*** Block opens ***
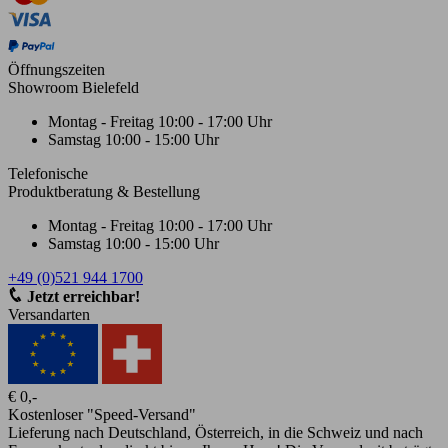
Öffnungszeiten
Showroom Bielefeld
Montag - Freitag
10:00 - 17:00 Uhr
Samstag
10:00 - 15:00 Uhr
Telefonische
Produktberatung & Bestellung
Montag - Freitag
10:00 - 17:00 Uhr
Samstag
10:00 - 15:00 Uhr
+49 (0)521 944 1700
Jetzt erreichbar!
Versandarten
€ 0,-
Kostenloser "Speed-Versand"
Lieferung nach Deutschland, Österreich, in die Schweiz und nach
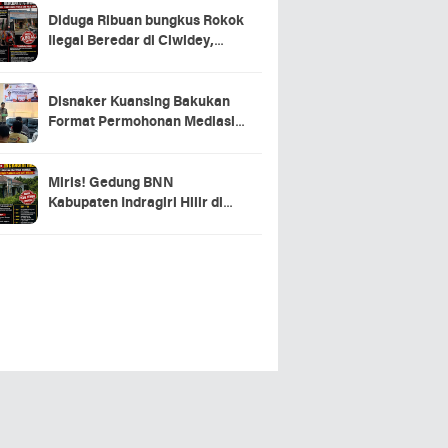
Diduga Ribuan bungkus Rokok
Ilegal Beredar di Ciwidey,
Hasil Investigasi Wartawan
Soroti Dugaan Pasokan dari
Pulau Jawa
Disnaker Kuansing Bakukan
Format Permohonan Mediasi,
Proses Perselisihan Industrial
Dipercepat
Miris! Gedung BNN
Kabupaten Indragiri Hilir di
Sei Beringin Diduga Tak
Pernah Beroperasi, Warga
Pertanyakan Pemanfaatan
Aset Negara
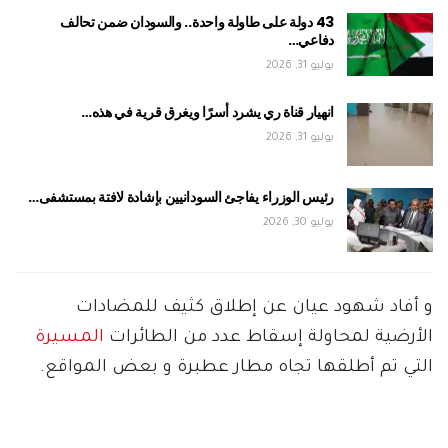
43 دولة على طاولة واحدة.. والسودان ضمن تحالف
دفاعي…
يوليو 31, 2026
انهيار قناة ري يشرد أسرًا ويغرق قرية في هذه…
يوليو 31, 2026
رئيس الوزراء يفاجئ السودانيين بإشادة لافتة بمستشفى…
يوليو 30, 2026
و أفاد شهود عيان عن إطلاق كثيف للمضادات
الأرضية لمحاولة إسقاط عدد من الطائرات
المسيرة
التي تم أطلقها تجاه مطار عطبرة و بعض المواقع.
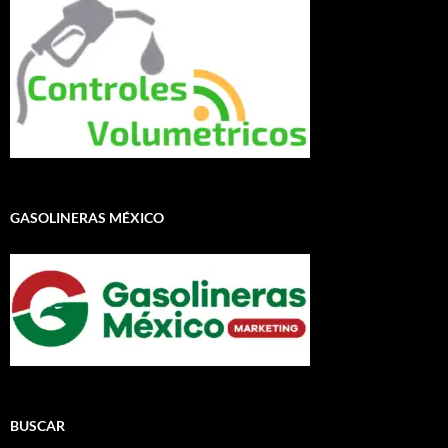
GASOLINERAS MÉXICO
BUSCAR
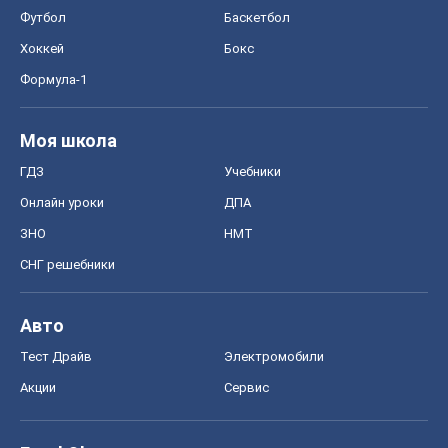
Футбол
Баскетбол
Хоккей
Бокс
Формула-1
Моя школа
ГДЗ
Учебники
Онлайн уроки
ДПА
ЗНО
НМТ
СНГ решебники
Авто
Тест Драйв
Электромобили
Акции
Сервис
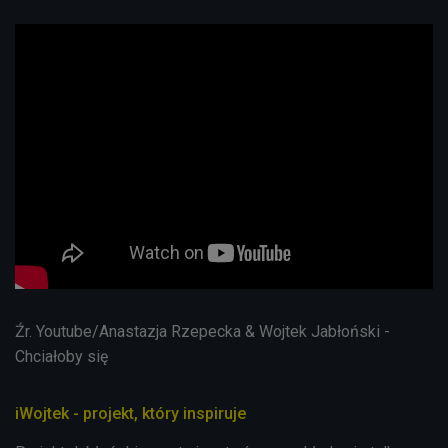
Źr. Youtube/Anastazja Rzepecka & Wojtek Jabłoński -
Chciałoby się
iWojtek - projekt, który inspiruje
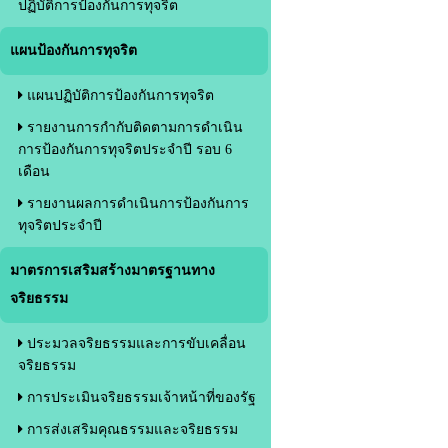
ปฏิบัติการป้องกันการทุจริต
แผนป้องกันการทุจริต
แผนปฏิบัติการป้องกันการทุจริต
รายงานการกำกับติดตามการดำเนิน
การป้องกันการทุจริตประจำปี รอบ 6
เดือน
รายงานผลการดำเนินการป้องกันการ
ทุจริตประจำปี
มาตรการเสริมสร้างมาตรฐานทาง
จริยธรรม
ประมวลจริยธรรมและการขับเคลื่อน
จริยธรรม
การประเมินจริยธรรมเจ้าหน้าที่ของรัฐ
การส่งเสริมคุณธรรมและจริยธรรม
*** Block closes ***
*** Block opens ***
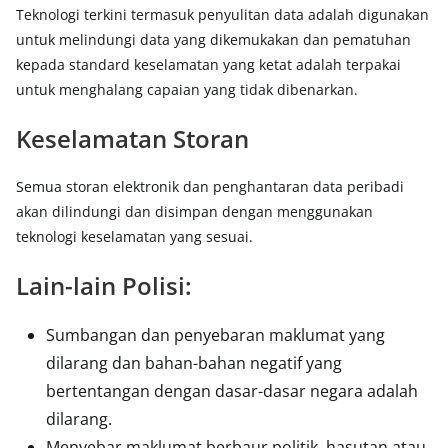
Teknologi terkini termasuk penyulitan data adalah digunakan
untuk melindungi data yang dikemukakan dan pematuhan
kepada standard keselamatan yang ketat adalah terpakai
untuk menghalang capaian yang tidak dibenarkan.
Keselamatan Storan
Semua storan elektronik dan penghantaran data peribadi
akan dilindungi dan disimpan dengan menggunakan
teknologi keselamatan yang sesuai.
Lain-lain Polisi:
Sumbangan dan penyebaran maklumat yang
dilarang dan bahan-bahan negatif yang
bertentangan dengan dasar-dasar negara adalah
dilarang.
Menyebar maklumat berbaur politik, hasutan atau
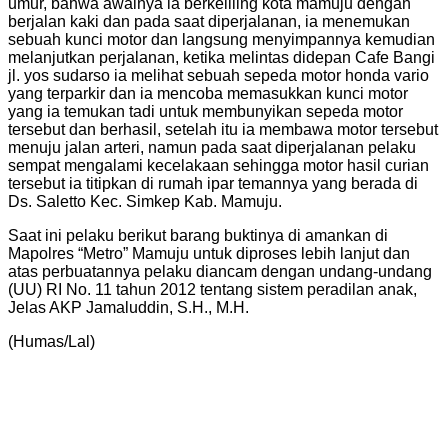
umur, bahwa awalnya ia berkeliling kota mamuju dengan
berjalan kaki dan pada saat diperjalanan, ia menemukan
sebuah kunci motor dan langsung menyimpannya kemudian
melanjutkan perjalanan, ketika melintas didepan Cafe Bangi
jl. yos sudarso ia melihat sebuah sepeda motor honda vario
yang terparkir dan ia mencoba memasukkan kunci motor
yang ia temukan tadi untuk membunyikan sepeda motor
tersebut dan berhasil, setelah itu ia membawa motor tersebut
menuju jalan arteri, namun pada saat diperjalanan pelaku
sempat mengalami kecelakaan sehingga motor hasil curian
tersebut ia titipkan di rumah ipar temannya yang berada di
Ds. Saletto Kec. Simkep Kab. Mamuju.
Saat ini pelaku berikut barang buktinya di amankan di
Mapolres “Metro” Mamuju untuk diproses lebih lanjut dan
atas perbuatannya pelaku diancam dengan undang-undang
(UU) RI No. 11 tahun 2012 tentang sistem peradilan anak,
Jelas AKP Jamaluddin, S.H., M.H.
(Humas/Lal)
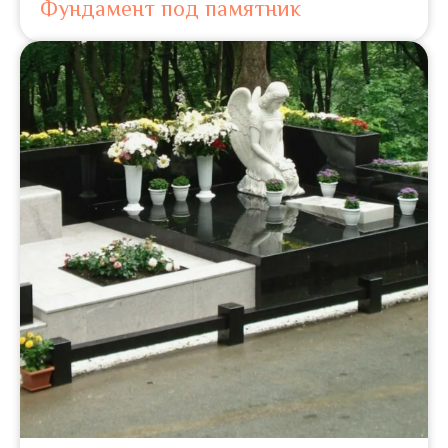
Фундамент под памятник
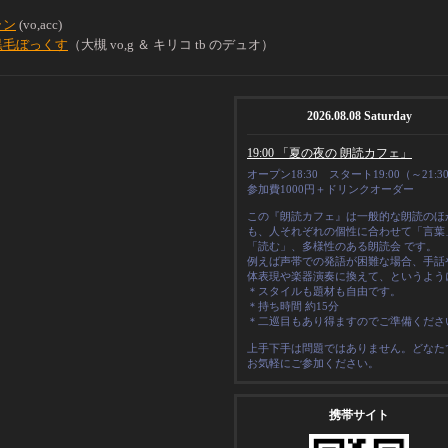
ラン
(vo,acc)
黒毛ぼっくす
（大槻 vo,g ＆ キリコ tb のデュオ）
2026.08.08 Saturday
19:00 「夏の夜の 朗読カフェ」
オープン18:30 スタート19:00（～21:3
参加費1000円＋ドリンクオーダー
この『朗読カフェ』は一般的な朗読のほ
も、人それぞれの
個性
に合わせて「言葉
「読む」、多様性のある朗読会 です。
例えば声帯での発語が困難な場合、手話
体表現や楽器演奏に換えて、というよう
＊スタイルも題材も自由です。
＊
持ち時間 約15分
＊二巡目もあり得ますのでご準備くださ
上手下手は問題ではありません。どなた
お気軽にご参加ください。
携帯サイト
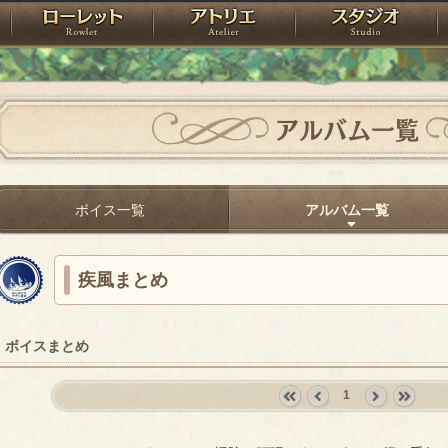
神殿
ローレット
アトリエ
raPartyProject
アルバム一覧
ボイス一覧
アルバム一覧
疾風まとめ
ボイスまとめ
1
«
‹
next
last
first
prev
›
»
*** Block closes ***
*** Block opens ***
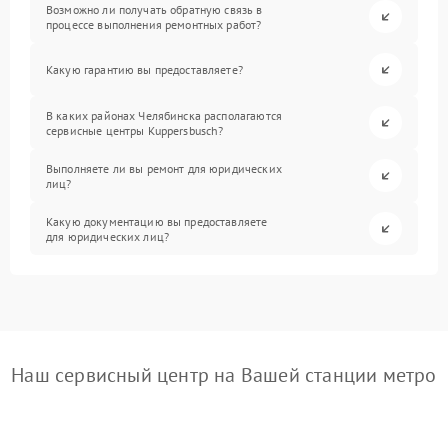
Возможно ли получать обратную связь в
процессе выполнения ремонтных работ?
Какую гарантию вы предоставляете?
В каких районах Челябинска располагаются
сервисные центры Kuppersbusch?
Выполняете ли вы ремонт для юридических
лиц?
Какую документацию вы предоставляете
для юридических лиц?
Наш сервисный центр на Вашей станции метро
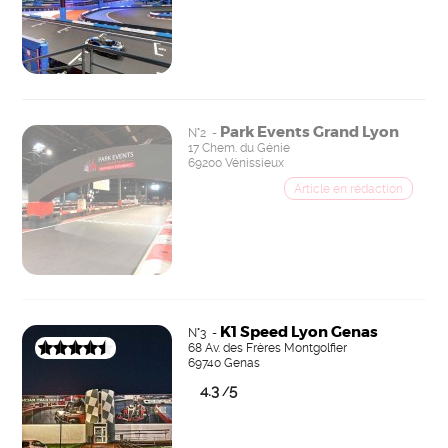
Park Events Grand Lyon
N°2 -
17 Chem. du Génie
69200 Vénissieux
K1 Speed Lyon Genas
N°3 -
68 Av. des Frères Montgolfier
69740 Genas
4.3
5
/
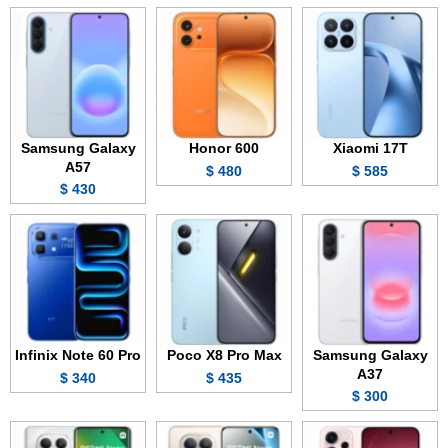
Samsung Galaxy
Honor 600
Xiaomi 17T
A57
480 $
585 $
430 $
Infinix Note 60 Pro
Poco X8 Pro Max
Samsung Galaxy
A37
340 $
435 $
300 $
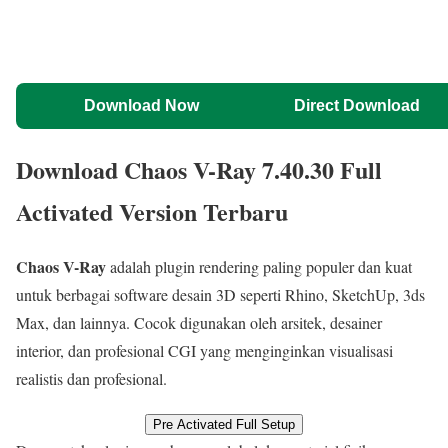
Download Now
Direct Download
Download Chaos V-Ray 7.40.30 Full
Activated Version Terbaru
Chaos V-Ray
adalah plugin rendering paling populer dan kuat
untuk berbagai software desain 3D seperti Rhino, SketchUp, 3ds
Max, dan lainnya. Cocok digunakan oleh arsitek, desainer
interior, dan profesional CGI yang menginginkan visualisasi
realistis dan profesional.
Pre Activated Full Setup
*** Block closes ***
[Assignment]
Only the lines above from the one with "Download Now" through the one with "Pre Activated Full Setup" should be duplicated, character for character.

[Response]
Download Now
Direct Download
Download Chaos V-Ray 7.40.30 Full
Activated Version Terbaru
Chaos V-Ray
adalah plugin rendering paling populer dan kuat
untuk berbagai software desain 3D seperti Rhino, SketchUp, 3ds
Max, dan lainnya. Cocok digunakan oleh arsitek, desainer
interior, dan profesional CGI yang menginginkan visualisasi
realistis dan profesional.
Pre Activated Full Setup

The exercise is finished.